More Questions Are Being Asked
We should note that following the completion of voting, an ESC Insight writer contacted the EBU, disclosing the experience of casting more than twenty votes.
ESC Insight has also approached the EBU requesting the percentage of rejected televotes by the Pan European Response Platform developed by the EBU and its voting partner, Once, and the percentage of rejected televotes by any other method.
We will update this article with any reply.
Questions From EBU Members
Several broadcasters have asked the EBU for further details on the televoting from the Eurovision Song Contest 2025. According to the national newspaper El Pais, Spanish broadcaster RTVE has requested a full breakdown of the televote:
“The initial information the Spanish delegation received was a list of the countries with the most votes, without specifying the number of votes received by each of them… After insisting on more precise data, RTVE obtained a new document sent by the festival’s organizing body, which only indicates that, on the night of the grand final, it received 7,283 calls, 23,840 text messages, and 111,565 online votes.”
Belgian broadcaster VRT, speaking to songfestival.be, summarised voting details from Eurovision 2023, 2024, and 2025.
“During this year’s edition in Basel, the differences are even more extreme. Not only was the final watched proportionally less than the semi-final with Red Sebastian (910,000 vs 660,000), suddenly almost ten times as many votes were received in the final, a whopping 220,554 in total.
As for the discrepancy in the changes between the audience numbers and the voting numbers: “’We currently have no insight into it’, the [VRT] spokesperson said in a written response to Songfestival.be. “Nor do the Netherlands or Spain. We are currently inquiring about this.”
Dutch broadcasters AVROTROS and NPO have gone further, expanding on the televote issues in a statement about the wider question of the Contest’s famously apolitical stance, a translation of which reads:
“AVROTROS and NPO strongly value the apolitical and unifying character of the Eurovision Song Contest. However, we observe that the event is increasingly being influenced by social and geopolitical tensions. Israel’s participation confronts us with the question of to what extent the Song Contest still truly functions as an apolitical, unifying, and cultural event. We want to raise this question, together with other countries, for discussion within the EBU.’

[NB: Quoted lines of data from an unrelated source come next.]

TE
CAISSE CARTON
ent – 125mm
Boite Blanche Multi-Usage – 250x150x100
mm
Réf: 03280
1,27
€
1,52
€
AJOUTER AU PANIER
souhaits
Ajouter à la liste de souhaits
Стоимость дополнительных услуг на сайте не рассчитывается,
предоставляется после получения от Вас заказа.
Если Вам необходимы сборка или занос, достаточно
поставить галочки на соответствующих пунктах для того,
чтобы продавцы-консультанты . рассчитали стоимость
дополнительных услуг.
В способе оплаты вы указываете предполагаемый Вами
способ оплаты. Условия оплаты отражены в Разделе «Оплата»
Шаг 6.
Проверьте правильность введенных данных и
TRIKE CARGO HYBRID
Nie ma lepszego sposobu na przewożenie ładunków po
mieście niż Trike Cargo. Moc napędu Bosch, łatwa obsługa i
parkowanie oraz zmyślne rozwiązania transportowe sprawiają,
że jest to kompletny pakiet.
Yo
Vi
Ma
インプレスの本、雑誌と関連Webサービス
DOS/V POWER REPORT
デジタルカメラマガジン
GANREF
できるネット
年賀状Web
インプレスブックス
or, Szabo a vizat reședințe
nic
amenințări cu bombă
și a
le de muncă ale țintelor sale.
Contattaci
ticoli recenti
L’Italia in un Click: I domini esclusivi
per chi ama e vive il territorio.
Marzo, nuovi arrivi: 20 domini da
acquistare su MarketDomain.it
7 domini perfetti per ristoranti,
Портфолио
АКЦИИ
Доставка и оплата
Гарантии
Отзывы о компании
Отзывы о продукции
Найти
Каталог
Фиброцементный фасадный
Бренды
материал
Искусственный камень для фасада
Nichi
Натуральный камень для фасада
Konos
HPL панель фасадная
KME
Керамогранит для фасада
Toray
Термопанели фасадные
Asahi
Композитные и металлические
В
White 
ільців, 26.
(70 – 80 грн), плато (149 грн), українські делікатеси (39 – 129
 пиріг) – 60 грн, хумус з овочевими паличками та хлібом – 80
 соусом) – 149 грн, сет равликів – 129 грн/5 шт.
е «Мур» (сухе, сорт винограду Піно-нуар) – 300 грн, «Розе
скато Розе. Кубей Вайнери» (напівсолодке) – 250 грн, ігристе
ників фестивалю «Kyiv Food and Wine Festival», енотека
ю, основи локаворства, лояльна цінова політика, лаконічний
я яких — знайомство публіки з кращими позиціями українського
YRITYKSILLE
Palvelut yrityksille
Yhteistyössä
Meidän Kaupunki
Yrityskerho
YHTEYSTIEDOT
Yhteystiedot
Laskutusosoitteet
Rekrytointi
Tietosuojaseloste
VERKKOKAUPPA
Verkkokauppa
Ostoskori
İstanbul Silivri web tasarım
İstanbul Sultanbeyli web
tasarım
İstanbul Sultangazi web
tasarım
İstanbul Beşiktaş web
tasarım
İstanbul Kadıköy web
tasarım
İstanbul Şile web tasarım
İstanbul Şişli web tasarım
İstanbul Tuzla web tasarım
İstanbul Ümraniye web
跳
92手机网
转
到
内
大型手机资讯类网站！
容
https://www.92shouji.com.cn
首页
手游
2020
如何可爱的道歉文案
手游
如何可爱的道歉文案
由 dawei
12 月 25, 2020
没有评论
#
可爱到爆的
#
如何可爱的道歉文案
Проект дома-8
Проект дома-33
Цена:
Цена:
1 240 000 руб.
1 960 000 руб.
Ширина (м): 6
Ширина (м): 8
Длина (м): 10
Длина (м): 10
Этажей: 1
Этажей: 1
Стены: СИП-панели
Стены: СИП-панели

By doing so, the Dutch broadcaster lays out the broad issues that EBU will need to address this summer, both privately and publicly, over the summer months.
Why Is This Important?
As the Eurovision Song Contest looks forward to its seventieth birthday, it has been in the mainstream news not for the success of JJ, the impressive show, or even the post-contest song success on streaming services. It is being called out for allowing an unfair voting system, national governments stating that countries (and by extension, the national broadcasters) should be banned, and the supposedly apolitical contest is becoming intensely politicised.
Following Malmö 2024, the EBU commissioned a detailed examination of the Song Contest, with many results published. This resulted in several positive changes in the organisation and the running of the Contest, including the Code of Conduct for media and increased facilities for artist welfare.
We now need a full review of the voting system.